Henry Segrave drove for Sunbeam from 1921 onwards and became the team's most celebrated Grand Prix driver. He won the 1923 French Grand Prix and the 1924 Spanish Grand Prix in Sunbeam machinery, marking the high point of the company's competitive racing career. The cost of sustaining this Grand Prix programme proved unsustainable, and in 1924 Sunbeam was unable to repay the money borrowed over a decade to fund it. A receiver was appointed, though S.T.D. Motors continued to operate the business.
Sunbeam's other major racing arena was the pursuit of the world land speed record. Coatalen built a purpose-designed V12 racer using an 18.3-litre engine that combined elements of the Sunbeam Manitou and Sunbeam Arab aero engine designs. This car, the Sunbeam 350HP, established three land speed records; the first was achieved by Kenelm Lee Guinness at Brooklands in 1922 at 133.75 mph. Malcolm Campbell subsequently purchased the car, renamed it Blue Bird, and drove it to 146.16 mph at Pendine Sands in September 1924, then 150.76 mph the following year.

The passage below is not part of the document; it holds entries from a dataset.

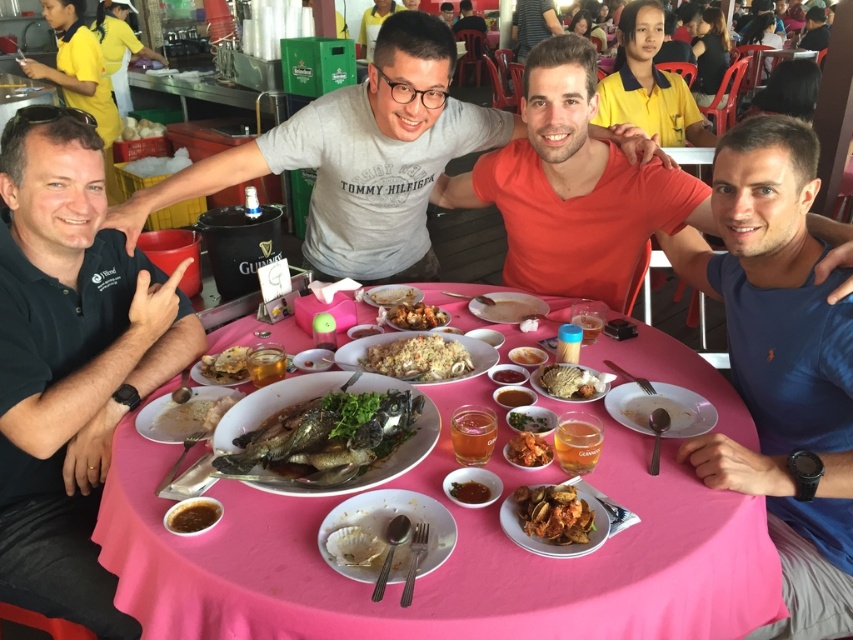 Question: Estimate the real-world distances between objects in this image. Which object is farther from the sauce matte at center?

Choices:
 (A) shiny silver fish at center
 (B) slightly browned rice at center
 (C) slightly browned bread at center

Answer: (C)

Question: Is matte white plate at lower right further to camera compared to white fluffy rice at upper left?

Choices:
 (A) no
 (B) yes

Answer: (A)

Question: Does brown matte sauce at center have a greater width compared to white creamy sauce at center?

Choices:
 (A) yes
 (B) no

Answer: (B)

Question: Which object is closer to the camera taking this photo?

Choices:
 (A) sauce matte at center
 (B) green matte shirt at left

Answer: (A)

Question: Estimate the real-world distances between objects in this image. Which object is closer to the slightly browned crispy fried chicken at center?

Choices:
 (A) orange matte shirt at center
 (B) gray cotton shirt at upper center
 (C) white fluffy rice at upper left
 (D) brown matte fried chicken at center

Answer: (D)

Question: Where is orange matte shirt at center located in relation to saucesmoothdish at center in the image?

Choices:
 (A) left
 (B) right

Answer: (B)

In 1926, Segrave captured the record again in a new 4-litre V12 Sunbeam. Coatalen then constructed the genuinely enormous Sunbeam 1000HP, powered by two 450-horsepower Matabele aero engines. On March 29, 1927, the car achieved 203.792 mph at Daytona, becoming the first car to exceed 200 mph. That car is now at the National Motor Museum at Beaulieu.
During the First World War, Sunbeam manufactured aero engines and built 647 aircraft to the designs of other manufacturers, including Short Bombers, Short 310s, and Avro 504 trainers. The company's aero engine range included the V12 Sunbeam Cossack at 320 hp and the V12 Sunbeam Sikh at 800 hp, though several designs suffered reliability problems. The V8 Sunbeam Arab, ordered in quantity from 1917, was troubled by vibration and saw only limited service.
Sunbeam did not recover from the Depression era. Financial difficulties deepened and in October 1934 a receiver was appointed. Sunbeam was subsequently purchased by the Rootes brothers, who chose not to resume production of the existing car range. Trolleybus production, under the Sunbeam Commercial Vehicles subsidiary, continued after the sale and ultimately passed to Guy Motors in 1948, with Sunbeam trolleybuses being built until 1964.
The Sunbeam name was kept alive under successive owners as a marque and eventually a model name, appearing on Rootes, Chrysler, and PSA-badged vehicles until the Talbot Sunbeam was discontinued in 1981.